Novel endoscopic tools may also facilitate greater adoption of EMR-P. EMR-P is currently typically performed using a snare or with a standard needle-type ESD knife. However, the snare tip is large and is not easy to manipulate for a full circumferential incision. ESD knives are advantageous in their ability to stabilize and place tension on the mucosal surface during circumferential incision; however, this requires the use of an additional instrument, with associated cost and learning curve. Recently, a novel multifunctional snare (Souten; Kaneka Medics, Tokyo, Japan), was introduced into the Japanese market [7]. The multifunctional snare combines a 1.5 mm needle-knife and knob-shaped tip, attached to the top of an 18.5 mm snare loop, and therefore facilitates EMR-P or hybrid ESD. The gradual dissemination of such devices is likely to allow greater adoption of EMR-P.
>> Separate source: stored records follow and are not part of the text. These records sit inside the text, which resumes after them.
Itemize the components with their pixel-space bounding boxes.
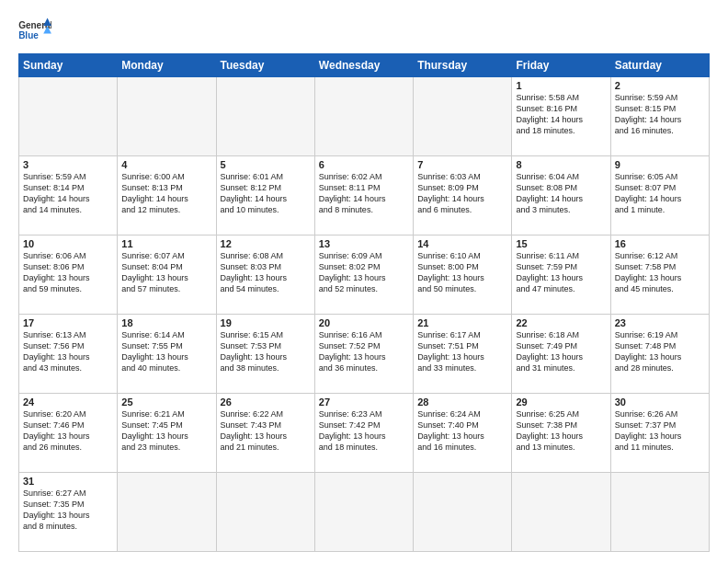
day-number: 27 [319,396,409,408]
day-info: Sunrise: 6:07 AM Sunset: 8:04 PM Dayligh… [121,250,211,295]
day-number: 14 [417,238,507,249]
calendar-cell: 22Sunrise: 6:18 AM Sunset: 7:49 PM Dayli… [512,315,610,394]
calendar-cell [19,77,118,156]
day-info: Sunrise: 6:14 AM Sunset: 7:55 PM Dayligh… [121,329,211,374]
day-number: 23 [615,317,705,328]
day-info: Sunrise: 6:12 AM Sunset: 7:58 PM Dayligh… [615,250,705,295]
day-info: Sunrise: 6:03 AM Sunset: 8:09 PM Dayligh… [417,171,507,216]
day-info: Sunrise: 6:16 AM Sunset: 7:52 PM Dayligh… [319,329,409,374]
day-info: Sunrise: 6:18 AM Sunset: 7:49 PM Dayligh… [516,329,606,374]
calendar-cell: 24Sunrise: 6:20 AM Sunset: 7:46 PM Dayli… [19,394,118,473]
calendar-cell: 13Sunrise: 6:09 AM Sunset: 8:02 PM Dayli… [314,236,413,315]
day-number: 29 [516,396,606,408]
calendar-cell: 17Sunrise: 6:13 AM Sunset: 7:56 PM Dayli… [19,315,118,394]
day-info: Sunrise: 6:13 AM Sunset: 7:56 PM Dayligh… [23,329,113,374]
day-info: Sunrise: 6:06 AM Sunset: 8:06 PM Dayligh… [23,250,113,295]
day-number: 15 [516,238,606,249]
calendar-cell: 7Sunrise: 6:03 AM Sunset: 8:09 PM Daylig… [414,156,512,236]
calendar-cell: 27Sunrise: 6:23 AM Sunset: 7:42 PM Dayli… [314,394,413,473]
day-number: 16 [615,238,705,249]
calendar-cell: 16Sunrise: 6:12 AM Sunset: 7:58 PM Dayli… [610,236,709,315]
calendar-cell: 18Sunrise: 6:14 AM Sunset: 7:55 PM Dayli… [118,315,216,394]
calendar-cell: 23Sunrise: 6:19 AM Sunset: 7:48 PM Dayli… [610,315,709,394]
day-number: 28 [417,396,507,408]
week-row-3: 10Sunrise: 6:06 AM Sunset: 8:06 PM Dayli… [19,236,710,315]
day-number: 13 [319,238,409,249]
day-info: Sunrise: 6:17 AM Sunset: 7:51 PM Dayligh… [417,329,507,374]
calendar-cell: 2Sunrise: 5:59 AM Sunset: 8:15 PM Daylig… [610,77,709,156]
day-info: Sunrise: 5:59 AM Sunset: 8:14 PM Dayligh… [23,171,113,216]
calendar-cell: 1Sunrise: 5:58 AM Sunset: 8:16 PM Daylig… [512,77,610,156]
weekday-thursday: Thursday [414,54,512,77]
day-number: 11 [121,238,211,249]
page: General Blue SundayMondayTuesdayWednesda… [0,0,728,563]
day-info: Sunrise: 6:02 AM Sunset: 8:11 PM Dayligh… [319,171,409,216]
calendar-cell: 6Sunrise: 6:02 AM Sunset: 8:11 PM Daylig… [314,156,413,236]
day-info: Sunrise: 6:00 AM Sunset: 8:13 PM Dayligh… [121,171,211,216]
day-info: Sunrise: 6:24 AM Sunset: 7:40 PM Dayligh… [417,408,507,454]
week-row-2: 3Sunrise: 5:59 AM Sunset: 8:14 PM Daylig… [19,156,710,236]
day-number: 1 [516,80,606,91]
day-number: 18 [121,317,211,328]
day-number: 21 [417,317,507,328]
day-info: Sunrise: 6:19 AM Sunset: 7:48 PM Dayligh… [615,329,705,374]
calendar-cell: 19Sunrise: 6:15 AM Sunset: 7:53 PM Dayli… [216,315,314,394]
day-info: Sunrise: 6:08 AM Sunset: 8:03 PM Dayligh… [221,250,311,295]
day-number: 12 [221,238,311,249]
day-number: 10 [23,238,113,249]
day-number: 26 [221,396,311,408]
header: General Blue [18,17,710,44]
calendar-cell: 26Sunrise: 6:22 AM Sunset: 7:43 PM Dayli… [216,394,314,473]
day-number: 31 [23,476,113,487]
calendar-table: SundayMondayTuesdayWednesdayThursdayFrid… [18,53,710,552]
day-number: 8 [516,159,606,170]
day-number: 22 [516,317,606,328]
week-row-4: 17Sunrise: 6:13 AM Sunset: 7:56 PM Dayli… [19,315,710,394]
calendar-cell: 5Sunrise: 6:01 AM Sunset: 8:12 PM Daylig… [216,156,314,236]
calendar-cell: 31Sunrise: 6:27 AM Sunset: 7:35 PM Dayli… [19,473,118,552]
calendar-cell: 10Sunrise: 6:06 AM Sunset: 8:06 PM Dayli… [19,236,118,315]
week-row-6: 31Sunrise: 6:27 AM Sunset: 7:35 PM Dayli… [19,473,710,552]
calendar-cell [118,77,216,156]
day-number: 9 [615,159,705,170]
day-info: Sunrise: 6:01 AM Sunset: 8:12 PM Dayligh… [221,171,311,216]
calendar-cell: 21Sunrise: 6:17 AM Sunset: 7:51 PM Dayli… [414,315,512,394]
calendar-cell: 29Sunrise: 6:25 AM Sunset: 7:38 PM Dayli… [512,394,610,473]
day-info: Sunrise: 6:15 AM Sunset: 7:53 PM Dayligh… [221,329,311,374]
calendar-cell: 14Sunrise: 6:10 AM Sunset: 8:00 PM Dayli… [414,236,512,315]
day-info: Sunrise: 6:20 AM Sunset: 7:46 PM Dayligh… [23,408,113,454]
day-number: 17 [23,317,113,328]
calendar-cell [314,473,413,552]
weekday-sunday: Sunday [19,54,118,77]
day-number: 7 [417,159,507,170]
calendar-cell: 8Sunrise: 6:04 AM Sunset: 8:08 PM Daylig… [512,156,610,236]
day-number: 5 [221,159,311,170]
calendar-cell: 30Sunrise: 6:26 AM Sunset: 7:37 PM Dayli… [610,394,709,473]
day-number: 4 [121,159,211,170]
calendar-cell: 12Sunrise: 6:08 AM Sunset: 8:03 PM Dayli… [216,236,314,315]
weekday-tuesday: Tuesday [216,54,314,77]
calendar-cell: 4Sunrise: 6:00 AM Sunset: 8:13 PM Daylig… [118,156,216,236]
week-row-1: 1Sunrise: 5:58 AM Sunset: 8:16 PM Daylig… [19,77,710,156]
calendar-cell: 20Sunrise: 6:16 AM Sunset: 7:52 PM Dayli… [314,315,413,394]
day-number: 25 [121,396,211,408]
calendar-cell [118,473,216,552]
day-info: Sunrise: 6:21 AM Sunset: 7:45 PM Dayligh… [121,408,211,454]
day-info: Sunrise: 6:26 AM Sunset: 7:37 PM Dayligh… [615,408,705,454]
calendar-cell [216,77,314,156]
weekday-wednesday: Wednesday [314,54,413,77]
calendar-cell [414,473,512,552]
weekday-saturday: Saturday [610,54,709,77]
weekday-friday: Friday [512,54,610,77]
day-info: Sunrise: 6:25 AM Sunset: 7:38 PM Dayligh… [516,408,606,454]
weekday-monday: Monday [118,54,216,77]
calendar-cell: 25Sunrise: 6:21 AM Sunset: 7:45 PM Dayli… [118,394,216,473]
svg-text:Blue: Blue [18,30,39,40]
week-row-5: 24Sunrise: 6:20 AM Sunset: 7:46 PM Dayli… [19,394,710,473]
calendar-cell: 11Sunrise: 6:07 AM Sunset: 8:04 PM Dayli… [118,236,216,315]
day-number: 30 [615,396,705,408]
day-number: 2 [615,80,705,91]
day-info: Sunrise: 5:59 AM Sunset: 8:15 PM Dayligh… [615,92,705,137]
weekday-header-row: SundayMondayTuesdayWednesdayThursdayFrid… [19,54,710,77]
day-number: 24 [23,396,113,408]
Finally, EMR-P makes sense from a training standpoint, as a “gateway” toward training in ESD for endoscopists and trainees experienced in EMR. Current advanced endoscopy fellowships in the United States do not routinely offer exposure or formal training in ESD, although opportunities may exist in selected circumstances [8]. However, advanced endoscopy fellows are routinely involved with EMR. The gradual introduction of EMR-P into the advanced endoscopy fellowship curriculum will enhance the ability of fellows to pursue additional postgraduate training in complex endoscopic resection, including hybrid ESD followed by full ESD.

The bottom line is that EMR-P is disruptive in the current endoscopic resection paradigm for multiple reasons. In addition to the ability to reliably and safely resect lesions of 20 – 30 mm with lower risk of recurrence and higher rate of R0 resection and clean margins, EMR-P serves as a useful gateway into ESD training. However, EMR-P requires the endoscopist to be well trained in optical diagnosis and accurate identification of lesion borders, as there are currently no endoscopic resection techniques that will salvage inadequate endoscopic assessment. EMR-P also requires the endoscopist to understand adjunctive techniques for hemostasis, and ablation of resection margins to reduce recurrence risk. Finally, the introduction of novel devices such as multifunction snares will help facilitate greater adoption of the technique.